Influence of the Training Set Composition on the Estimation Performance of Linear ECG-Lead Transformations

Daniel Guldenring1, Dewar Finlay2, Raymond Bond2, Alan Alan Kennedy2, Peter Doggart3, Ghalib Janjua4, James McLaughlin2
1HS Kempten, 2Ulster University, 3PulseAI, 4Robert Gordon University


Abstract

Linear ECG-lead transformations (LELTs) are used to estimate unrecorded target leads by applying a number of recorded basis leads to a LELT matrix. LELT matrices are commonly developed using a training dataset and linear regression analysis. In this research, we assess the influence of the training set composition on the estimation performance a LELT.

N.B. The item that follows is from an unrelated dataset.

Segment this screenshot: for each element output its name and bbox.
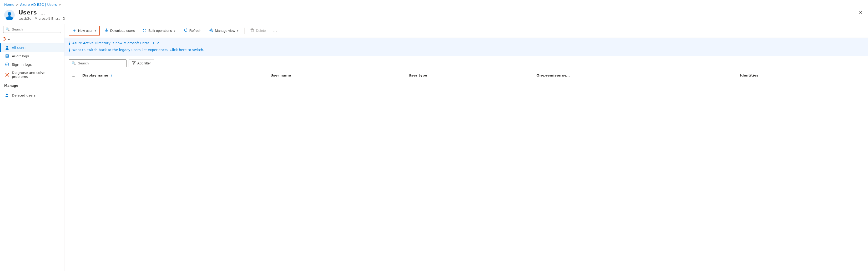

Our research was performed using 12-lead ECG data obtained from 225 subjects with left ventricular hypertrophy (LVH) and 225 normal subjects. First, the basis leads (I, II, V2 and V5) and the target leads (V1, V3, V4 and V6) of the LELT matrix under investigation were extracted from the 12-lead ECGs. Second, three training sets with different compositions were assembled using ECG data from 170 subjects. More precisely, one training set based upon 170 ECGs from normal subjects (TRAINnorm), one based upon 170 ECGs from subjects with LVH (TRAINlvh) and one based upon 85 ECGs from normal subjects and 85 ECGs from subjects with LVH (TRAINmix) were assembled. Third, the LELT matrices Mnorm, Mlvh, Mmix were developed using the data in TRAINnorm, TRAINlvh and TRAINmix respectively. Forth, the LELT matrices were used to derive the target leads in the test sets TESTnorm (55 normal ECGs) and TESTlvh (55 ECGs from subjects with LVH). Fifth, the estimation performance of each LELT matrix was quantified using mean of the root-mean-squared-error (RMSE) values calculated between the estimated and the recorded target leads.

For target lead V3 mean RMSE values associated with {Mnorm; Mlvh; Mmix} were found to be {95.8 µV; 167.2 µV; 120.3 µV} and {213.2 µV; 148.4 µV; 165.7 µV} using the data in TESTnorm and TESTlvh respectively. Similar observations were made for the remaining target leads. The findings of our research indicate that unbalanced training sets can lead to biased LELT matrices with reduced estimation performance.